_Task statement_:
May I have the line containing "ontology bricks" and every line after it through the end of the data, repeated exactly and with no other lines?

(Provided information)

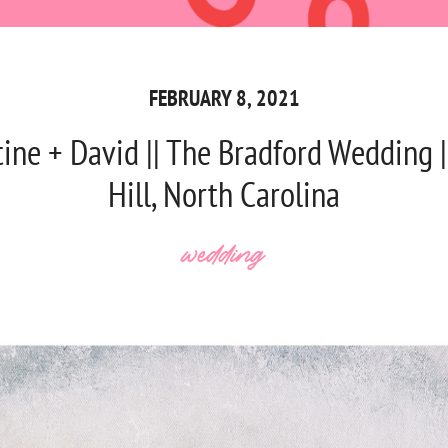
FEBRUARY 8, 2021
tine + David || The Bradford Wedding 
Hill, North Carolina
wedding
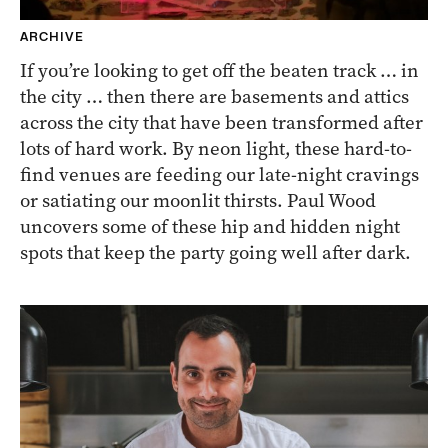
ARCHIVE
If you’re looking to get off the beaten track … in
the city … then there are basements and attics
across the city that have been transformed after
lots of hard work. By neon light, these hard-to-
find venues are feeding our late-night cravings
or satiating our moonlit thirsts. Paul Wood
uncovers some of these hip and hidden night
spots that keep the party going well after dark.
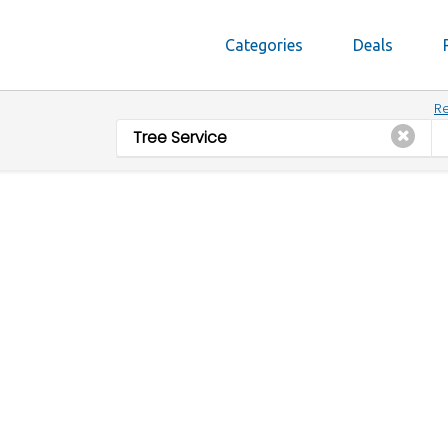
Categories
Deals
Re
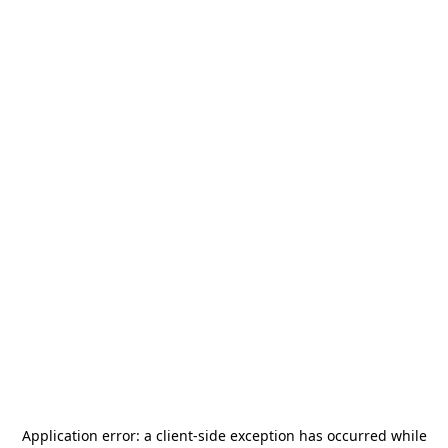
Application error: a
client
-side exception has occurred while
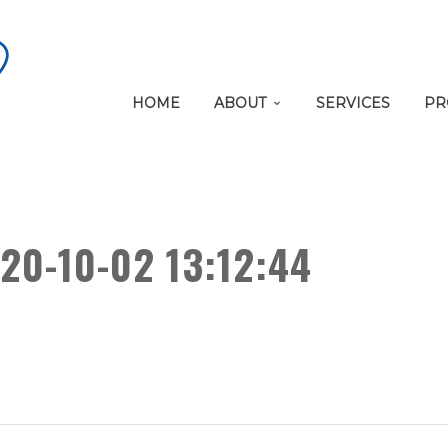
HOME
ABOUT
SERVICES
PR
20-10-02 13:12:44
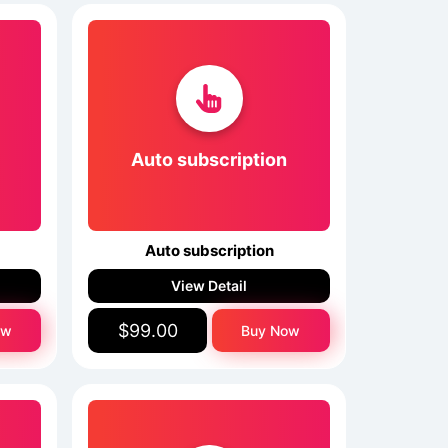
Auto subscription
Auto subscription
View Detail
$99.00
ow
Buy Now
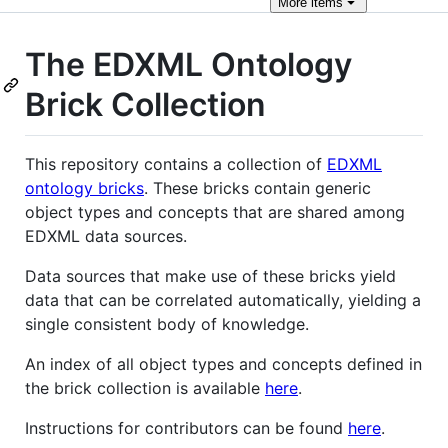
More
items
The EDXML Ontology
Brick Collection
This repository contains a collection of
EDXML
ontology bricks
. These bricks contain generic
object types and concepts that are shared among
EDXML data sources.
Data sources that make use of these bricks yield
data that can be correlated automatically, yielding a
single consistent body of knowledge.
An index of all object types and concepts defined in
the brick collection is available
here
.
Instructions for contributors can be found
here
.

(End Provided information)

_Your solution_:
ontology bricks
. These bricks contain generic
object types and concepts that are shared among
EDXML data sources.
Data sources that make use of these bricks yield
data that can be correlated automatically, yielding a
single consistent body of knowledge.
An index of all object types and concepts defined in
the brick collection is available
here
.
Instructions for contributors can be found
here
.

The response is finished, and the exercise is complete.